Как можно ограничить доступ некоторых пользователей к определённым сегментам сети?
Салют товарищи!
Есть у меня проблема следующего характера:
В офисе есть как проводная, так и беспроводная сеть (не всем сотрудникам хватает розеток) и есть некоторое количество серверов. Сотрудники находятся в одном сегменте сети, сервера в другом (точнее в нескольких, в зависимости от "рода деятельности"). Есть сервера с базами данных, на которых создана одна общая учётная запись, под которой производится доработка базы.

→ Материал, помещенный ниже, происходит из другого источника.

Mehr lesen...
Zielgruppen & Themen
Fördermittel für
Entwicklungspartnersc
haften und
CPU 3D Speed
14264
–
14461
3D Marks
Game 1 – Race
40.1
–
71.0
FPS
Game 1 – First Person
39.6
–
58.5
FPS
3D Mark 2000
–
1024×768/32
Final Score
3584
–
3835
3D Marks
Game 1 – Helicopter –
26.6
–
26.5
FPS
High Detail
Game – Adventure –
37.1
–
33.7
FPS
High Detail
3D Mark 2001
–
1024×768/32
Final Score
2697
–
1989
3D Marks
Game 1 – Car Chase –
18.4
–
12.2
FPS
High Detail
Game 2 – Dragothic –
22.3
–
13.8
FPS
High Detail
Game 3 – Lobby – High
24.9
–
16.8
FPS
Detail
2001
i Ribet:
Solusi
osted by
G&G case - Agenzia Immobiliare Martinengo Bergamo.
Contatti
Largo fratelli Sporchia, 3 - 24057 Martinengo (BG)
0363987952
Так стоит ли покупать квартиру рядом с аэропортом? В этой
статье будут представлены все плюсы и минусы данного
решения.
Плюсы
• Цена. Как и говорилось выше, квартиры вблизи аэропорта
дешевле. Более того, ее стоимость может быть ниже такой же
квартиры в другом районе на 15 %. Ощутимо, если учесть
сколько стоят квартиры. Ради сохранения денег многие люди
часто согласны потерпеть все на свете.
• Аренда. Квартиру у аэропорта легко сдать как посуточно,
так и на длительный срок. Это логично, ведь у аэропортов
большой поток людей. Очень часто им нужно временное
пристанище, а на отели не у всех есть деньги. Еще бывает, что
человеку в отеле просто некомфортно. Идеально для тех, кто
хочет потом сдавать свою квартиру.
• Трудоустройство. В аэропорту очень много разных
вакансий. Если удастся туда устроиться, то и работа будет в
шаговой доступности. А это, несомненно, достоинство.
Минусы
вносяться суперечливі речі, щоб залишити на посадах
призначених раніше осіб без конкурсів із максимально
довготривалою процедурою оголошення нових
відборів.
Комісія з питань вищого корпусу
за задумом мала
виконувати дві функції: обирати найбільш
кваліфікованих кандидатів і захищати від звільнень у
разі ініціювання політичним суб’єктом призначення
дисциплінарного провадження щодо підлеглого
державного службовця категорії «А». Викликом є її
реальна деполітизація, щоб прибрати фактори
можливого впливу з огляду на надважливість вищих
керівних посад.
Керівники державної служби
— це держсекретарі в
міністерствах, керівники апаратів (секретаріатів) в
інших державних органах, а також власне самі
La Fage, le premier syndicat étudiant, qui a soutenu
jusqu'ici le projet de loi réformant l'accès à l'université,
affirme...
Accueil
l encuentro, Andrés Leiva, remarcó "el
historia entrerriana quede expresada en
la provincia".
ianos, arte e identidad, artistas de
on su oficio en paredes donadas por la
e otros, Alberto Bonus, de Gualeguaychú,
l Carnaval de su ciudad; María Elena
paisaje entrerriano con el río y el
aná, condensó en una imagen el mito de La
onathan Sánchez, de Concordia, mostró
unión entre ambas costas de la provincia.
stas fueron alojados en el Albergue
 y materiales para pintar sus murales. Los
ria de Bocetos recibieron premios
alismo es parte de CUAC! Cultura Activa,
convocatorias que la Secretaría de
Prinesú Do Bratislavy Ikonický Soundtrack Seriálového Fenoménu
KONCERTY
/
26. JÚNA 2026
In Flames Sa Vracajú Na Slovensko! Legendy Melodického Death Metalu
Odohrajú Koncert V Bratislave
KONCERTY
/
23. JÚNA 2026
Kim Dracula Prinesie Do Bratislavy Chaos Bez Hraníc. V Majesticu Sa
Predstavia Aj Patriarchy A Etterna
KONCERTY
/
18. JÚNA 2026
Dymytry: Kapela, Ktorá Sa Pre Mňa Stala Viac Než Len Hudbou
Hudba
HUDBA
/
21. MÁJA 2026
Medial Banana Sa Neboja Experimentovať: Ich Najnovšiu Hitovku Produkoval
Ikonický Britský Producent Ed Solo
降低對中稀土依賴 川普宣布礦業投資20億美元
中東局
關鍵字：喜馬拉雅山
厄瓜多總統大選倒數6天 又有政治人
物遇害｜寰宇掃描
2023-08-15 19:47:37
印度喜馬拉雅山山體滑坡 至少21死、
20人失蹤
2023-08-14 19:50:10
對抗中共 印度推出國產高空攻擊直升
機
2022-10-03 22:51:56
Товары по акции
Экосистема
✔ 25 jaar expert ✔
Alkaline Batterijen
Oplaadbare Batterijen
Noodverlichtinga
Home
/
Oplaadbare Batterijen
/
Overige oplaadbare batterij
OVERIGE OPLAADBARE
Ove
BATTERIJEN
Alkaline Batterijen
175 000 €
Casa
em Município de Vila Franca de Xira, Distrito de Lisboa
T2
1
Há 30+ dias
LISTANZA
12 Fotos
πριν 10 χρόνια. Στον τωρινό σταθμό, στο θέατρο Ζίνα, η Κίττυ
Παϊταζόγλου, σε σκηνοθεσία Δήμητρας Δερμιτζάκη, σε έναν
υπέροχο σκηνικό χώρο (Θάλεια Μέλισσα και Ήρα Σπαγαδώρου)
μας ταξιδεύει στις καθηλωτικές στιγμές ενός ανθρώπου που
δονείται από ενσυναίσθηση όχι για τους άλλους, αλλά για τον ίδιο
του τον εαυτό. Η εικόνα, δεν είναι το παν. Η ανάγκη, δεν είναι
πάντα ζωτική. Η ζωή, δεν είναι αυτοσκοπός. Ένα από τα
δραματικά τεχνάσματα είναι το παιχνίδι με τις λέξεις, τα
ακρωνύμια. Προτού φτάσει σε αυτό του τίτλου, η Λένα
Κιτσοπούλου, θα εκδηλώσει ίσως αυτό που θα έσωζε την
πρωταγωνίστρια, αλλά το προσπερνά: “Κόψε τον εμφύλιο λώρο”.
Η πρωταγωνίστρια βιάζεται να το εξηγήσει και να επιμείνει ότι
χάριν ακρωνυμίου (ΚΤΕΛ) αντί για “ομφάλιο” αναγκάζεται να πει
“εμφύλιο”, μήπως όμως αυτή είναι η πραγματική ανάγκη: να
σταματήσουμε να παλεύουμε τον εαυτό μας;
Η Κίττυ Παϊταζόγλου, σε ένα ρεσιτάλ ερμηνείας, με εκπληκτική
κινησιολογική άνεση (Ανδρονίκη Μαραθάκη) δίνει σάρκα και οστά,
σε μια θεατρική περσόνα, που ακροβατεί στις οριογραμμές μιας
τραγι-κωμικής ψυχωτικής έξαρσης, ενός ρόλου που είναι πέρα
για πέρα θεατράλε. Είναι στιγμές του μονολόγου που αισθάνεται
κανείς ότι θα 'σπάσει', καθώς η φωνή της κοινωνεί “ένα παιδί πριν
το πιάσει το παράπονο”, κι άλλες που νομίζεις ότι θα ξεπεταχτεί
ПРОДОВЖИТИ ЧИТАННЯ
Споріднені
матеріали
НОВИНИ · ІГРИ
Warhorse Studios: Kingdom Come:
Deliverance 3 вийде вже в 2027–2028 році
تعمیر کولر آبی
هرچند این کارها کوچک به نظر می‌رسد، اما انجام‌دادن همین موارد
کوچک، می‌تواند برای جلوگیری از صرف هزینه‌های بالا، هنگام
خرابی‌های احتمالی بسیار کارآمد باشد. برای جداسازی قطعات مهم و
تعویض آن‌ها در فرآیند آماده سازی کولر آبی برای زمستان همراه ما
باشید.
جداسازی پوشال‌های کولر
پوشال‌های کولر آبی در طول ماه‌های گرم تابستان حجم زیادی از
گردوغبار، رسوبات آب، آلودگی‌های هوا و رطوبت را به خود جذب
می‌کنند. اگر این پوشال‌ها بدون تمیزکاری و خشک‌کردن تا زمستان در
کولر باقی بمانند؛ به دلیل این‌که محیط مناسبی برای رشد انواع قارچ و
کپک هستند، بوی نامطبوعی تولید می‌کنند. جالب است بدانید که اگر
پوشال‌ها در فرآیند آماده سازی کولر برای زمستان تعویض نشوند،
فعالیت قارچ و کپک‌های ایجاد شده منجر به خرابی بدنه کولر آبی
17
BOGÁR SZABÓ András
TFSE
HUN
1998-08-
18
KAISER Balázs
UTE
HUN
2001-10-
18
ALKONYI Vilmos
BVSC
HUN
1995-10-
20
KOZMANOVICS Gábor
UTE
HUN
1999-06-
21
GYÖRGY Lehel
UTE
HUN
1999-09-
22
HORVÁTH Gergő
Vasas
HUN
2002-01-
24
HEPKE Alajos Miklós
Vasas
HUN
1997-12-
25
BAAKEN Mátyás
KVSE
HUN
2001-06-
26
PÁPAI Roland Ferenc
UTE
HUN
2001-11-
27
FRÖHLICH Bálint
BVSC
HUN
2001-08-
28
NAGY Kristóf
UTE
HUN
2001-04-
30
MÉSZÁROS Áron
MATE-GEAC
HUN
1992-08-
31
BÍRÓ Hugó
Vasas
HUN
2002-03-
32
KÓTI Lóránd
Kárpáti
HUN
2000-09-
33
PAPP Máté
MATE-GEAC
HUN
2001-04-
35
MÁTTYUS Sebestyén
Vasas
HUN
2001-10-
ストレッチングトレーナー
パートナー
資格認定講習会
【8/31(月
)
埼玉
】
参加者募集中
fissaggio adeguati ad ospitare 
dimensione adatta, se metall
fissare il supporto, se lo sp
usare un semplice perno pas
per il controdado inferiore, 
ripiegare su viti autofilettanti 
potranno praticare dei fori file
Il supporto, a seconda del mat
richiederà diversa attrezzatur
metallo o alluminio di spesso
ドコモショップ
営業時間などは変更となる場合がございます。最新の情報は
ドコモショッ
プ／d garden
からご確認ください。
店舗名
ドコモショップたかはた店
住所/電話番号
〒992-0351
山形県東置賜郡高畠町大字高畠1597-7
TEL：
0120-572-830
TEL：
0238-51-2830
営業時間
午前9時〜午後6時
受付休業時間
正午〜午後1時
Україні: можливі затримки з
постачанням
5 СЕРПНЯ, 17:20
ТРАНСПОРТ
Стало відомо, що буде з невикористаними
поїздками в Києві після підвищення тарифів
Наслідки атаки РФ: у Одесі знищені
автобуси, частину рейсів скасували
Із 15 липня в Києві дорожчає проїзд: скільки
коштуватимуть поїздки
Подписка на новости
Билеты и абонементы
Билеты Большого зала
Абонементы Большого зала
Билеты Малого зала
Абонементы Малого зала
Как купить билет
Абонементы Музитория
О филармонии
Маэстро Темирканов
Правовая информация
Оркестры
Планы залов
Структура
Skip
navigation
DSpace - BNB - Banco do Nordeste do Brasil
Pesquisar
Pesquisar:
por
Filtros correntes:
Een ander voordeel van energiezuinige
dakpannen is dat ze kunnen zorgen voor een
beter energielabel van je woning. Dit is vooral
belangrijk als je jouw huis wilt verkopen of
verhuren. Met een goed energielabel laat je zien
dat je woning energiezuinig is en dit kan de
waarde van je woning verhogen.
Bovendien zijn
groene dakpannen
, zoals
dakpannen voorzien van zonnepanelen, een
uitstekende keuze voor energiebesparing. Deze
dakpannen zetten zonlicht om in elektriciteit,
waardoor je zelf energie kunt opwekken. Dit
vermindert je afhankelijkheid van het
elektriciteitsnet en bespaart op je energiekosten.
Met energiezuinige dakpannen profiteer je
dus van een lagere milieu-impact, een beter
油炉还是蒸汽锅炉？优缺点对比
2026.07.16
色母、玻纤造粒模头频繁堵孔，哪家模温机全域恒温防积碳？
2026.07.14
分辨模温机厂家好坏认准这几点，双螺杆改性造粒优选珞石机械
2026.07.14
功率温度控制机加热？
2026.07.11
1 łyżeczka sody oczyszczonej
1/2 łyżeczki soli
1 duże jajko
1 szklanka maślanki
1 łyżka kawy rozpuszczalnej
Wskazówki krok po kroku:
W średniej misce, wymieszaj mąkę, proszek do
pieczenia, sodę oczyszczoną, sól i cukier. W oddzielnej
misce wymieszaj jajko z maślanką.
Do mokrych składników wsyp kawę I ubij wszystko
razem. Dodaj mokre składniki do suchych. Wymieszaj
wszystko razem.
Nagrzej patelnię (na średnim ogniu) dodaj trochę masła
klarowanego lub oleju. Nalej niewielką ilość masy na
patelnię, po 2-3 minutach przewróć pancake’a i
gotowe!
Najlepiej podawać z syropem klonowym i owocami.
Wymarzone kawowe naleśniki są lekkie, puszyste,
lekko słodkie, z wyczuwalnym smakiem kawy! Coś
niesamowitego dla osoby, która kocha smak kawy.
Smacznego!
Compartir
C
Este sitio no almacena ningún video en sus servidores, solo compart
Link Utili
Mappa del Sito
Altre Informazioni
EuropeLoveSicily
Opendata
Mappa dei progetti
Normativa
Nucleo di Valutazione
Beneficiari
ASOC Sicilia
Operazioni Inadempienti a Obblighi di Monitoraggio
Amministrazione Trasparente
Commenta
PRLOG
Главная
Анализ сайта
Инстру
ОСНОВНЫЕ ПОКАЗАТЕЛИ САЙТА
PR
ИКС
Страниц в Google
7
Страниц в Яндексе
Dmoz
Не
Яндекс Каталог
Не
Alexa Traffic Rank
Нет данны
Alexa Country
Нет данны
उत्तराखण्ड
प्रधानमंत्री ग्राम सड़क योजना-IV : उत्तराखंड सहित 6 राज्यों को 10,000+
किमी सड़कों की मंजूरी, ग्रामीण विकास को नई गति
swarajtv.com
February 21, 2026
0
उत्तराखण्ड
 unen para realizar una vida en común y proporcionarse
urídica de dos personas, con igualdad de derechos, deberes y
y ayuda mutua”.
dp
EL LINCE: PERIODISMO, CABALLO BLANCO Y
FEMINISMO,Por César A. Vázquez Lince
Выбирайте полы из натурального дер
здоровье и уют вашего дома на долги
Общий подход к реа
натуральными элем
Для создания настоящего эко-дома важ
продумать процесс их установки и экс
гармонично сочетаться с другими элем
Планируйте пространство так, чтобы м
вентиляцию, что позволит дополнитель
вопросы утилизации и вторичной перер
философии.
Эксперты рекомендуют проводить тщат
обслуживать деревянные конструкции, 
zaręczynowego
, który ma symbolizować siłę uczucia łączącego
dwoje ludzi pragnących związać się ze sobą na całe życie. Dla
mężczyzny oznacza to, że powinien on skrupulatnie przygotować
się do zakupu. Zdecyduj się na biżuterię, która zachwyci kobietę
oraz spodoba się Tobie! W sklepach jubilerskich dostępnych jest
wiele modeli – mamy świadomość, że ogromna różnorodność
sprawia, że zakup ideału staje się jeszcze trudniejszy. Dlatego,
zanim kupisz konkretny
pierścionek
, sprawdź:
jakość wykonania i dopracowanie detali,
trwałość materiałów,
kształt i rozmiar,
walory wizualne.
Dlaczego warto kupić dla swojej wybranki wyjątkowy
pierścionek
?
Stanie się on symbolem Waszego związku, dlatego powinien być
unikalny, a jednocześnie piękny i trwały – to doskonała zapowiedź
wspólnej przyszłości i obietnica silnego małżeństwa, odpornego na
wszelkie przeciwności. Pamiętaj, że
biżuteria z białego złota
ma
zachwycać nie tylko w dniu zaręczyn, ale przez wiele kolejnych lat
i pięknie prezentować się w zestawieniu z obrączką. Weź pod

Подключаются сотрудники к базе по сети на прямую (то есть на порт, который слушает база)
И вот в чём проблема: Когда увольняется сотрудник, приходится менять пароль на wifi и менять пароль для общей учётной записи в БД (что весьма болезненно).
Подскажите, есть ли какие-либо технологии, позволяющие управлять доступом к определённым сегментам сети.
На данный момент мне была предложена весьма необычная идея, давать доступ к закрытым ресурсам только через VPN. Но мне кажется это глупо, пришёл сотрудник в офис, подключился к офисной сети, но для того, что бы работать, должен ещё подключиться к VPN внутри офиса.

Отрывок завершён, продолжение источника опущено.